The forests in Korea are largely pine, poplar, spruce and oak.  There is virtually no exportation of their woods as they are net importers.  since they consume more wood for heating than they produce.  There are other Asian and Southeast Asian trees which are availble, but Korea seems to be largely out of the mix of rare and unusual woods.


----------



## patsfan (Apr 17, 2005)

Thanks Lou.  Kinda what I was afraid of.

Mike


----------



## Mac In Oak Ridge (Apr 18, 2005)

Do a search on ebay for Korea and wood.  You should find some furniture there.  Some descriptions mention the wood used.  I have found reference to Elm and Tree of Heaven (Palwinia).

I also found this guy:

http://www.wpskorea.org/member/yoon.htm

His photo looks like a friendly guy and I wouldn't hesitate to contact him through his email address and tell him what you are looking for and why you want it.  Perhaps he will guide you to someone who can send you a chunk of wood.  Perhaps put a picture pen or two with your email to him.  That will give him an idea of what you are looking for and be sure and mention how small the pieces of wood you want are.  He may just take it on as an interesting project and you could send him a pen for the help.  Just a thought.

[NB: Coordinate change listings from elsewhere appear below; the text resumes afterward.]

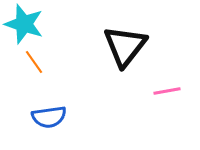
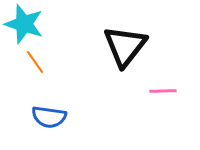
orange line: moved 1 px right
pink line: moved 4 px left; rotated 8 degrees clockwise
blue semicircle: rotated 16 degrees clockwise
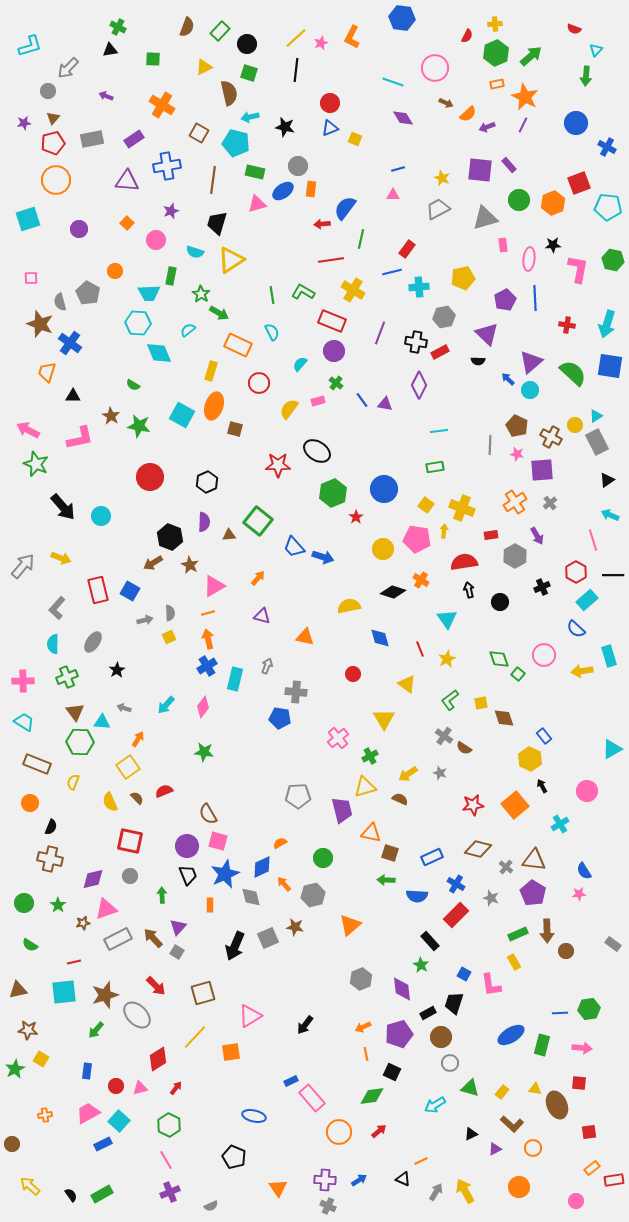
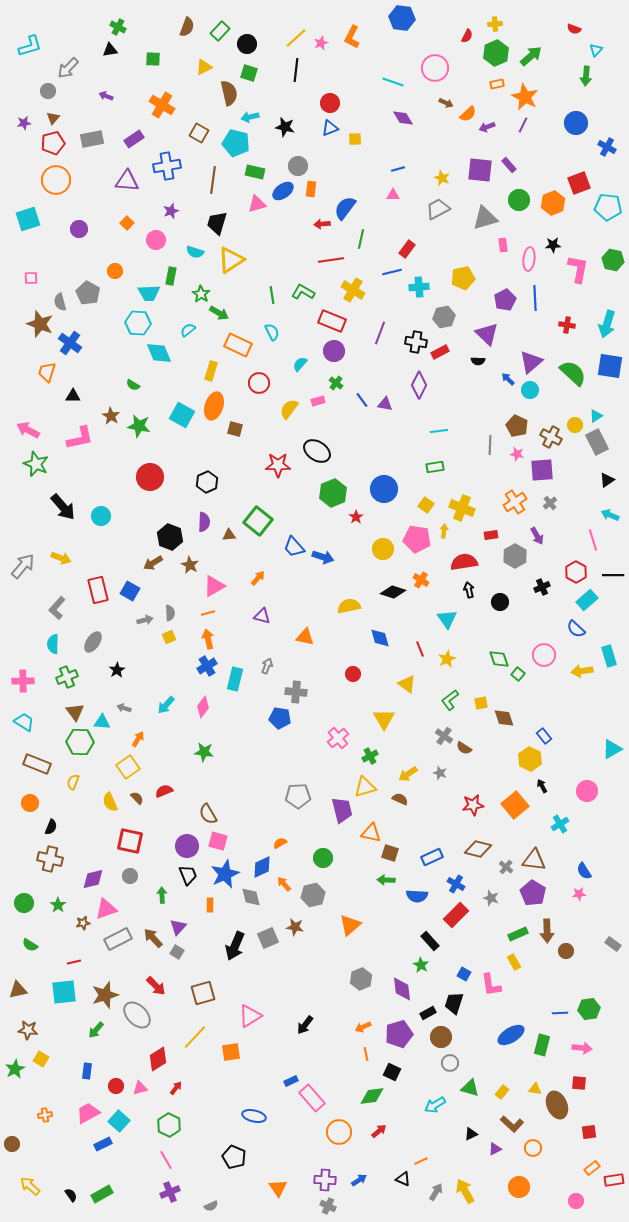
yellow square at (355, 139): rotated 24 degrees counterclockwise
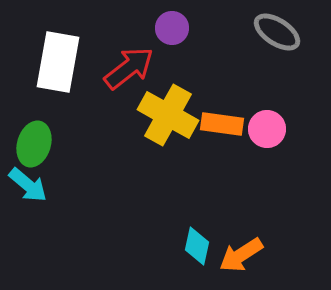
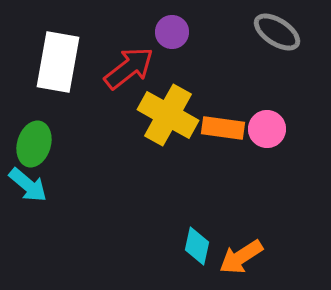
purple circle: moved 4 px down
orange rectangle: moved 1 px right, 4 px down
orange arrow: moved 2 px down
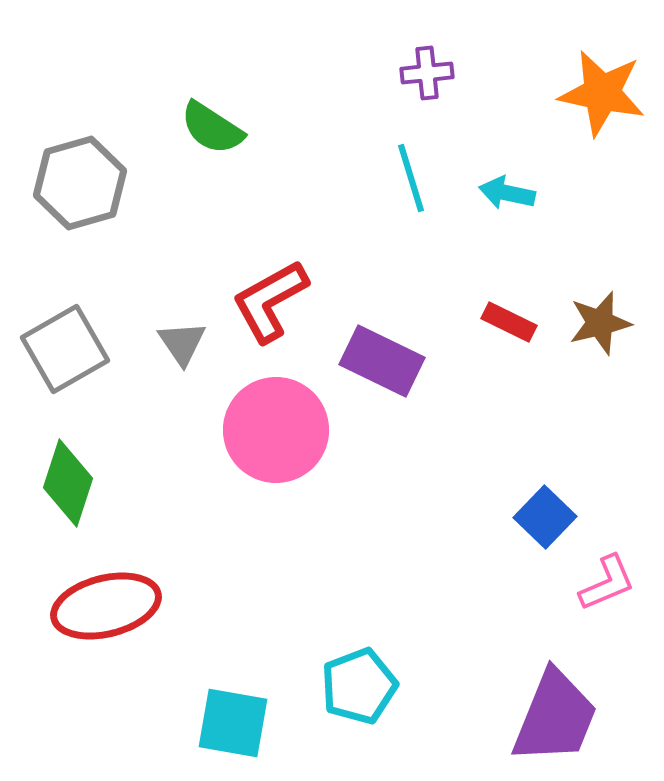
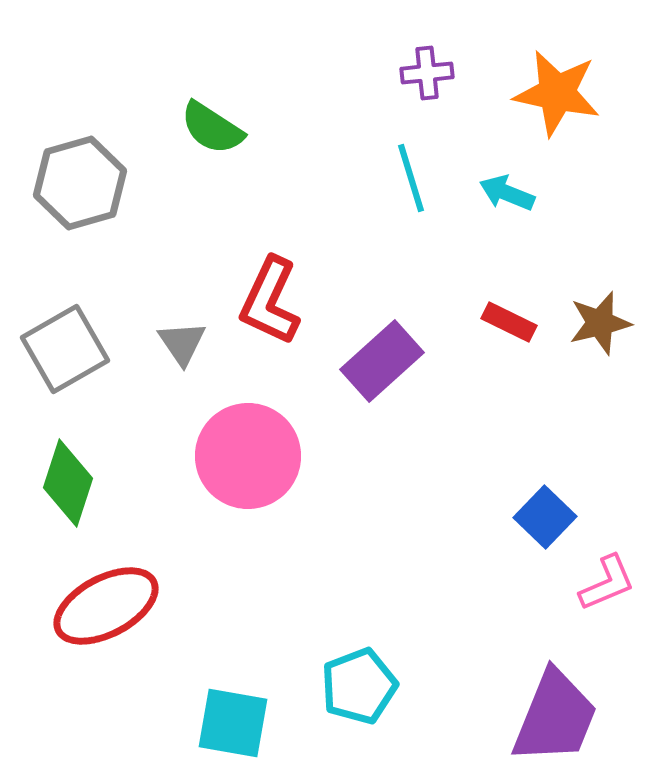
orange star: moved 45 px left
cyan arrow: rotated 10 degrees clockwise
red L-shape: rotated 36 degrees counterclockwise
purple rectangle: rotated 68 degrees counterclockwise
pink circle: moved 28 px left, 26 px down
red ellipse: rotated 14 degrees counterclockwise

I'd do it in a hearbeat.

I also found this web site:

http://www.geocities.com/roman.jost/IntroductiontoKoreanFurniture.htm

Has good information about what woods are used in woodworking and furniture.  Mentions Persimmon, now that would be interesting to get a hold of, some Korean Persimmon Wood.

I just think you could flop around and find someone to send you a couple of sticks of some interesting wood.  How about trying to contact someone in our military in South Korea.  There is bound to be some woodworkers that are in the military over there.  You could track them down some way.

Go for it!


----------



## patsfan (Apr 18, 2005)

Thank you.  I will try to track down some zelkova.

Mike


----------



## Rudy Vey (Apr 18, 2005)

What about some laminated chop sticks....

just kidding....


----------